(Records contained in a dataset)
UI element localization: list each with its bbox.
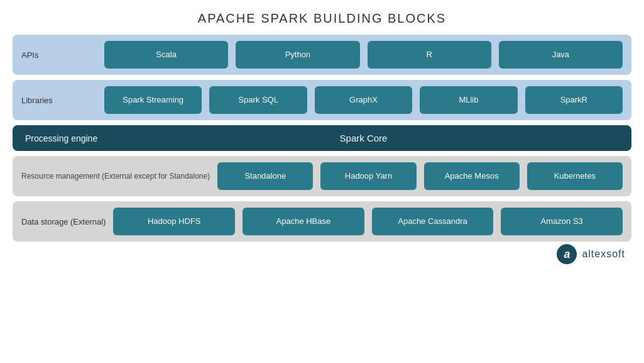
mllib-button: MLlib [420, 86, 517, 114]
logo-icon: a [557, 244, 577, 264]
storage-label: Data storage (External) [21, 217, 106, 226]
logo-area: a altexsoft [13, 244, 631, 264]
resource-label: Resource management (External except for… [21, 171, 210, 182]
libraries-label: Libraries [21, 96, 97, 105]
resource-row: Resource management (External except for… [13, 156, 631, 196]
scala-button: Scala [104, 41, 228, 69]
r-button: R [368, 41, 491, 69]
processing-row: Processing engine Spark Core [13, 125, 631, 151]
storage-row: Data storage (External) Hadoop HDFS Apac… [13, 201, 631, 242]
spark-sql-button: Spark SQL [209, 86, 307, 114]
page-title: APACHE SPARK BUILDING BLOCKS [198, 11, 446, 26]
amazon-s3-button: Amazon S3 [501, 208, 623, 235]
python-button: Python [236, 41, 359, 69]
hadoop-hdfs-button: Hadoop HDFS [113, 208, 235, 235]
kubernetes-button: Kubernetes [527, 162, 623, 190]
libraries-row: Libraries Spark Streaming Spark SQL Grap… [13, 80, 631, 120]
logo-text: altexsoft [582, 249, 625, 260]
spark-core-label: Spark Core [108, 133, 619, 143]
apache-hbase-button: Apache HBase [243, 208, 364, 235]
spark-streaming-button: Spark Streaming [104, 86, 202, 114]
apis-row: APIs Scala Python R Java [13, 35, 631, 75]
graphx-button: GraphX [315, 86, 412, 114]
processing-label: Processing engine [25, 133, 101, 143]
apache-mesos-button: Apache Mesos [424, 162, 520, 190]
apache-cassandra-button: Apache Cassandra [372, 208, 494, 235]
diagram: APIs Scala Python R Java Libraries Spark… [13, 35, 631, 242]
hadoop-yarn-button: Hadoop Yarn [320, 162, 416, 190]
standalone-button: Standalone [217, 162, 313, 190]
java-button: Java [499, 41, 623, 69]
apis-label: APIs [21, 50, 97, 60]
sparkr-button: SparkR [525, 86, 623, 114]
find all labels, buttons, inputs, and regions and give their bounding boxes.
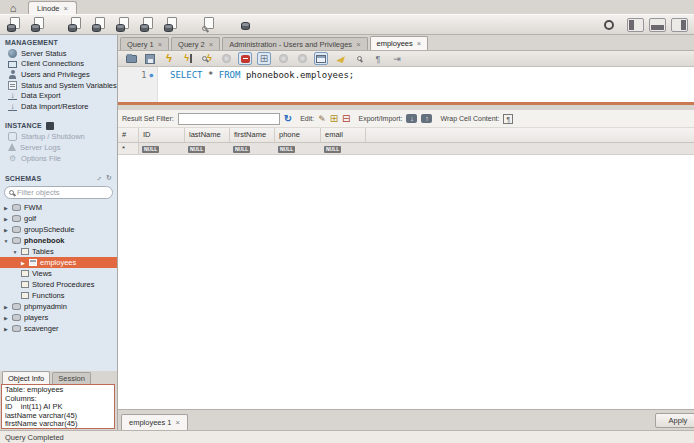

**TASK ITEM**
The string "management" marks the lines to copy; report each of them from the data above.

**OUTPUT FOR THIS TASK**
resource-label: Resource management (External except for… [21, 171, 210, 182]
resource-row: Resource management (External except for… [13, 156, 631, 196]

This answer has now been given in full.